_TASK INSTRUCTIONS:_
Return every entry below word for word and leave out any picture.

_SUPPLIED ENTRIES:_
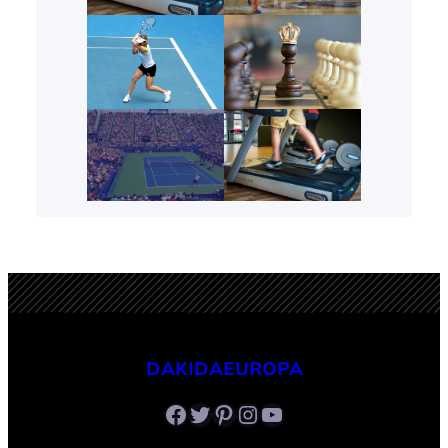
DAKIDAEUROPA
Facebook
Twitter
Pinterest
Instagram
Youtube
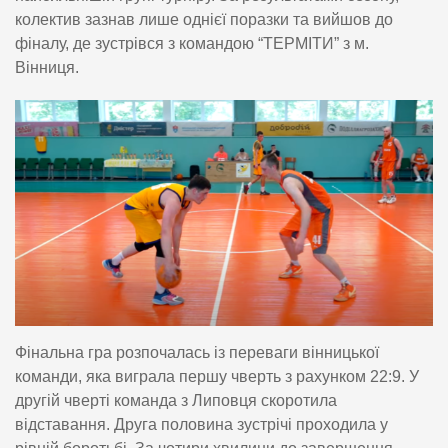
колектив зазнав лише однієї поразки та вийшов до
фіналу, де зустрівся з командою “ТЕРМІТИ” з м.
Вінниця.
Фінальна гра розпочалась із переваги вінницької
команди, яка виграла першу чверть з рахунком 22:9. У
другій чверті команда з Липовця скоротила
відставання. Друга половина зустрічі проходила у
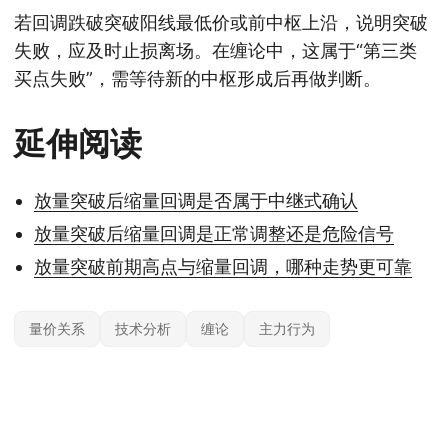
若回调跌破突破阳线最低价或前中枢上沿，说明突破
失败，应及时止损离场。在缠论中，这属于“第三类
买点失败”，需等待新的中枢形成后再做判断。
延伸阅读
放量突破后缩量回调是否属于中继式确认
放量突破后缩量回调是正常调整还是危险信号
放量突破前期高点与缩量回调，哪种走势更可靠
量价关系
技术分析
缠论
主力行为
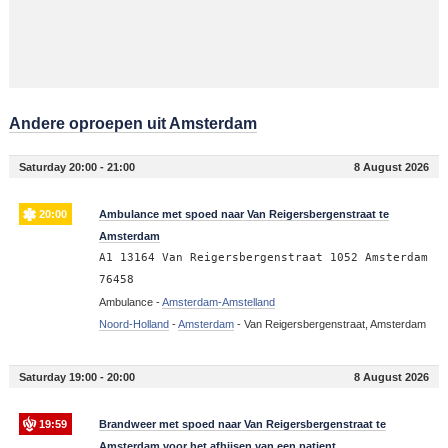
Andere oproepen uit Amsterdam
Saturday 20:00 - 21:00
8 August 2026
20:00
Ambulance met spoed naar Van Reigersbergenstraat te
Amsterdam
A1 13164 Van Reigersbergenstraat 1052 Amsterdam
76458
Ambulance -
Amsterdam-Amstelland
Noord-Holland
-
Amsterdam
-
Van Reigersbergenstraat, Amsterdam
Saturday 19:00 - 20:00
8 August 2026
19:59
Brandweer met spoed naar Van Reigersbergenstraat te
Amsterdam voor het afhijsen van een patient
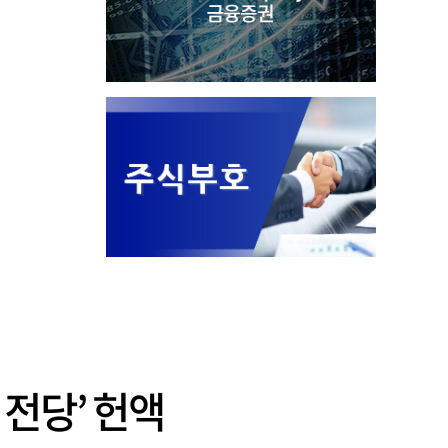
전당’ 헌액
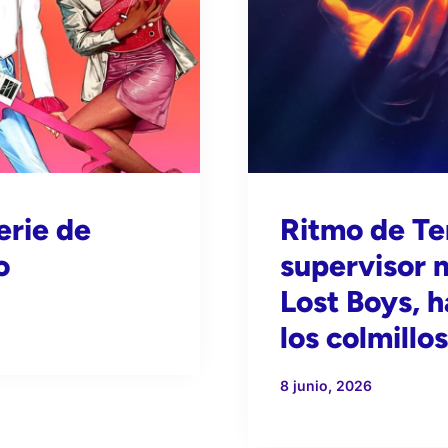
erie de
Ritmo de Te
o
supervisor 
Lost Boys, h
los colmillos
8 junio, 2026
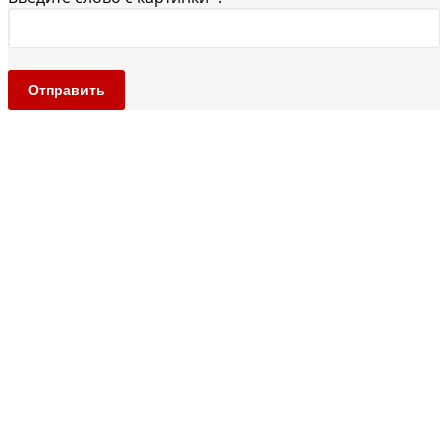
Отправить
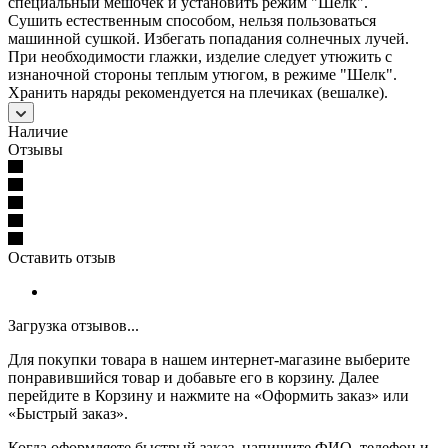
специальный мешочек и установить режим "Шелк".
Сушить естественным способом, нельзя пользоваться
машинной сушкой. Избегать попадания солнечных лучей.
При необходимости глажки, изделие следует утюжить с
изнаночной стороны теплым утюгом, в режиме "Шелк".
Хранить наряды рекомендуется на плечиках (вешалке).
Наличие
Отзывы
Оставить отзыв
Загрузка отзывов...
Для покупки товара в нашем интернет-магазине выберите
понравившийся товар и добавьте его в корзину. Далее
перейдите в Корзину и нажмите на «Оформить заказ» или
«Быстрый заказ».
Когда оформляете быстрый заказ, напишите ФИО, телефон и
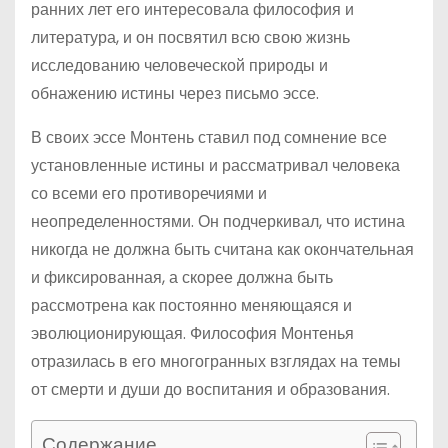
ранних лет его интересовала философия и
литература, и он посвятил всю свою жизнь
исследованию человеческой природы и
обнажению истины через письмо эссе.
В своих эссе Монтень ставил под сомнение все
установленные истины и рассматривал человека
со всеми его противоречиями и
неопределенностями. Он подчеркивал, что истина
никогда не должна быть считана как окончательная
и фиксированная, а скорее должна быть
рассмотрена как постоянно меняющаяся и
эволюционирующая. Философия Монтенья
отразилась в его многогранных взглядах на темы
от смерти и души до воспитания и образования.
Содержание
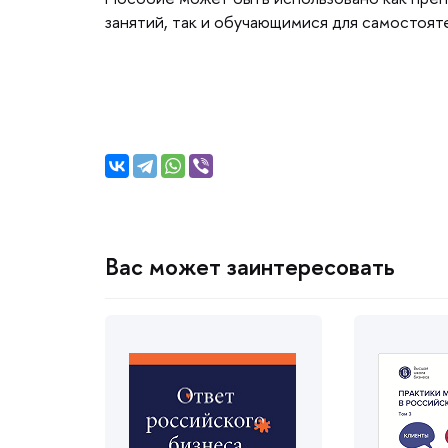
занятий, так и обучающимися для самостоят
ас может заинтересовать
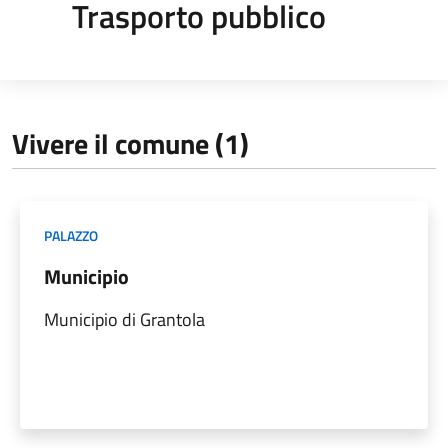
Trasporto pubblico
Vivere il comune (1)
PALAZZO
Municipio
Municipio di Grantola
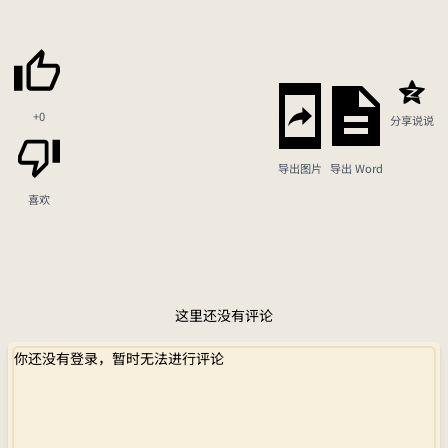
+0
分享说说
导出图片
导出 Word
喜欢
这里还没有评论
你还没有登录，暂时无法进行评论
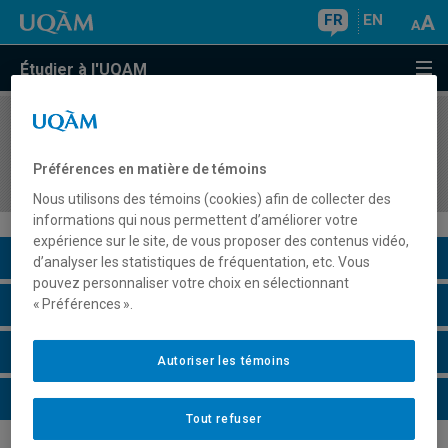
FR
EN
Étudier à l'UQAM
COURS
//
AVM2325
Création artistique : pratiques hybrides de
Préférences en matière de témoins
l'imagerie de synthèse 3D
Nous utilisons des témoins (cookies) afin de collecter des
informations qui nous permettent d’améliorer votre
expérience sur le site, de vous proposer des contenus vidéo,
Description du cours
d’analyser les statistiques de fréquentation, etc. Vous
pouvez personnaliser votre choix en sélectionnant
Horaire - Été 2026
« Préférences ».
Horaire - Automne 2026
Autoriser les témoins
Horaire - Hiver 2027
Tout refuser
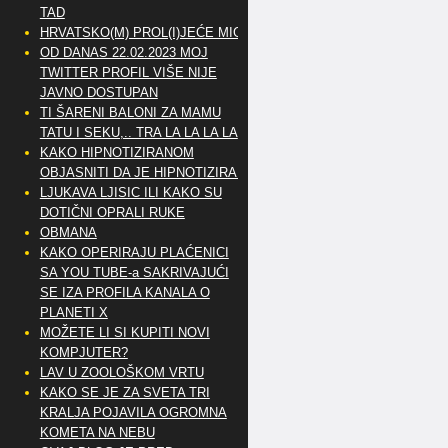
TAD
HRVATSKO(M) PROL(I)JEĆE MIG
OD DANAS 22.02.2023 MOJ
TWITTER PROFIL VIŠE NIJE
JAVNO DOSTUPAN
TI ŠARENI BALONI ZA MAMU
TATU I SEKU,.. TRA LA LA LA LA
KAKO HIPNOTIZIRANOM
OBJASNITI DA JE HIPNOTIZIRAN
LJUKAVA LJISIC ILI KAKO SU
DOTIČNI OPRALI RUKE
OBMANA
KAKO OPERIRAJU PLAĆENICI
SA YOU TUBE-a SAKRIVAJUĆI
SE IZA PROFILA KANALA O
PLANETI X
MOŽETE LI SI KUPITI NOVI
KOMPJUTER?
LAV U ZOOLOŠKOM VRTU
KAKO SE JE ZA SVETA TRI
KRALJA POJAVILA OGROMNA
KOMETA NA NEBU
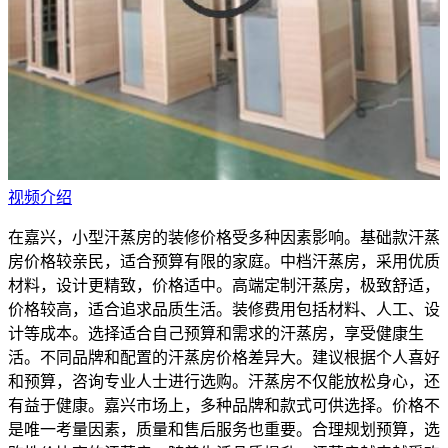
视频介绍
在嘉兴，小型汗蒸房的装修价格受多种因素影响。基础款汗蒸
房价格较亲民，适合预算有限的家庭。中档汗蒸房，采用优质
材料，设计更精致，价格适中。高端定制汗蒸房，极致舒适，
价格较高，适合追求品质生活。装修费用包括材料、人工、设
计等成本。选择适合自己预算和需求的汗蒸房，享受健康生
活。不同品牌和配置的汗蒸房价格差异大。建议根据个人喜好
和预算，咨询专业人士进行选购。汗蒸房不仅能放松身心，还
有益于健康。嘉兴市场上，多种品牌和款式可供选择。价格不
是唯一考量因素，质量和售后服务也重要。合理规划预算，选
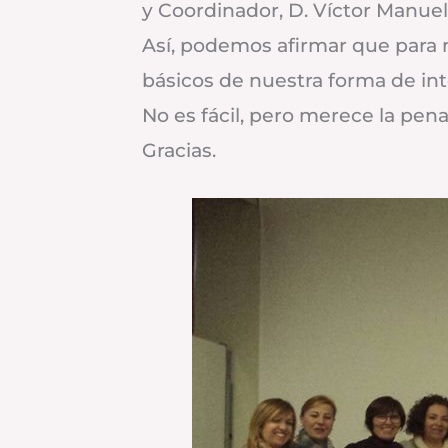
y Coordinador, D. Víctor Manue
Así, podemos afirmar que para n
básicos de nuestra forma de in
No es fácil, pero merece la pena
Gracias.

_RESPONSE FOR THIS EXERCISE:_
DAKIDAEUROPA
Facebook
Twitter
Pinterest
Instagram
Youtube
колектив зазнав лише однієї поразки та вийшов до
фіналу, де зустрівся з командою “ТЕРМІТИ” з м.
Вінниця.
Фінальна гра розпочалась із переваги вінницької
команди, яка виграла першу чверть з рахунком 22:9. У
другій чверті команда з Липовця скоротила
відставання. Друга половина зустрічі проходила у
若回调跌破突破阳线最低价或前中枢上沿，说明突破
失败，应及时止损离场。在缠论中，这属于“第三类
买点失败”，需等待新的中枢形成后再做判断。
延伸阅读
放量突破后缩量回调是否属于中继式确认
放量突破后缩量回调是正常调整还是危险信号
放量突破前期高点与缩量回调，哪种走势更可靠
量价关系
技术分析
缠论
主力行为
Andere oproepen uit Amsterdam
Saturday 20:00 - 21:00
8 August 2026
20:00
Ambulance met spoed naar Van Reigersbergenstraat te
Amsterdam
A1 13164 Van Reigersbergenstraat 1052 Amsterdam
76458
Ambulance -
Amsterdam-Amstelland
Noord-Holland
-
Amsterdam
-
Van Reigersbergenstraat, Amsterdam
Saturday 19:00 - 20:00
8 August 2026
19:59
Brandweer met spoed naar Van Reigersbergenstraat te
Amsterdam voor het afhijsen van een patient
전당’ 헌액
erie de
Ritmo de Te
o
supervisor 
Lost Boys, h
los colmillos
8 junio, 2026
Отправить
специальный мешочек и установить режим "Шелк".
Сушить естественным способом, нельзя пользоваться
машинной сушкой. Избегать попадания солнечных лучей.
При необходимости глажки, изделие следует утюжить с
изнаночной стороны теплым утюгом, в режиме "Шелк".
Хранить наряды рекомендуется на плечиках (вешалке).
Наличие
Отзывы
Оставить отзыв
Загрузка отзывов...
Для покупки товара в нашем интернет-магазине выберите
понравившийся товар и добавьте его в корзину. Далее
перейдите в Корзину и нажмите на «Оформить заказ» или
«Быстрый заказ».
Когда оформляете быстрый заказ, напишите ФИО, телефон и
ранних лет его интересовала философия и
литература, и он посвятил всю свою жизнь
исследованию человеческой природы и
обнажению истины через письмо эссе.
В своих эссе Монтень ставил под сомнение все
установленные истины и рассматривал человека
со всеми его противоречиями и
неопределенностями. Он подчеркивал, что истина
никогда не должна быть считана как окончательная
и фиксированная, а скорее должна быть
рассмотрена как постоянно меняющаяся и
эволюционирующая. Философия Монтенья
отразилась в его многогранных взглядах на темы
от смерти и души до воспитания и образования.
Содержание
занятий, так и обучающимися для самостоят
ас может заинтересовать
Trasporto pubblico
Vivere il comune (1)
PALAZZO
Municipio
Municipio di Grantola
+0
分享说说
导出图片
导出 Word
喜欢
这里还没有评论
你还没有登录，暂时无法进行评论
FR
EN
Étudier à l'UQAM
COURS
//
AVM2325
Création artistique : pratiques hybrides de
Préférences en matière de témoins
l'imagerie de synthèse 3D
Nous utilisons des témoins (cookies) afin de collecter des
informations qui nous permettent d’améliorer votre
expérience sur le site, de vous proposer des contenus vidéo,
Description du cours
d’analyser les statistiques de fréquentation, etc. Vous
pouvez personnaliser votre choix en sélectionnant
Horaire - Été 2026
« Préférences ».
Horaire - Automne 2026
Autoriser les témoins
Horaire - Hiver 2027
Tout refuser
TAD
HRVATSKO(M) PROL(I)JEĆE MIG
OD DANAS 22.02.2023 MOJ
TWITTER PROFIL VIŠE NIJE
JAVNO DOSTUPAN
TI ŠARENI BALONI ZA MAMU
TATU I SEKU,.. TRA LA LA LA LA
KAKO HIPNOTIZIRANOM
OBJASNITI DA JE HIPNOTIZIRAN
LJUKAVA LJISIC ILI KAKO SU
DOTIČNI OPRALI RUKE
OBMANA
KAKO OPERIRAJU PLAĆENICI
SA YOU TUBE-a SAKRIVAJUĆI
SE IZA PROFILA KANALA O
PLANETI X
MOŽETE LI SI KUPITI NOVI
KOMPJUTER?
LAV U ZOOLOŠKOM VRTU
KAKO SE JE ZA SVETA TRI
KRALJA POJAVILA OGROMNA
KOMETA NA NEBU
视频介绍
在嘉兴，小型汗蒸房的装修价格受多种因素影响。基础款汗蒸
房价格较亲民，适合预算有限的家庭。中档汗蒸房，采用优质
材料，设计更精致，价格适中。高端定制汗蒸房，极致舒适，
价格较高，适合追求品质生活。装修费用包括材料、人工、设
计等成本。选择适合自己预算和需求的汗蒸房，享受健康生
活。不同品牌和配置的汗蒸房价格差异大。建议根据个人喜好
和预算，咨询专业人士进行选购。汗蒸房不仅能放松身心，还
有益于健康。嘉兴市场上，多种品牌和款式可供选择。价格不
是唯一考量因素，质量和售后服务也重要。合理规划预算，选
y Coordinador, D. Víctor Manue
Así, podemos afirmar que para n
básicos de nuestra forma de in
No es fácil, pero merece la pena
Gracias.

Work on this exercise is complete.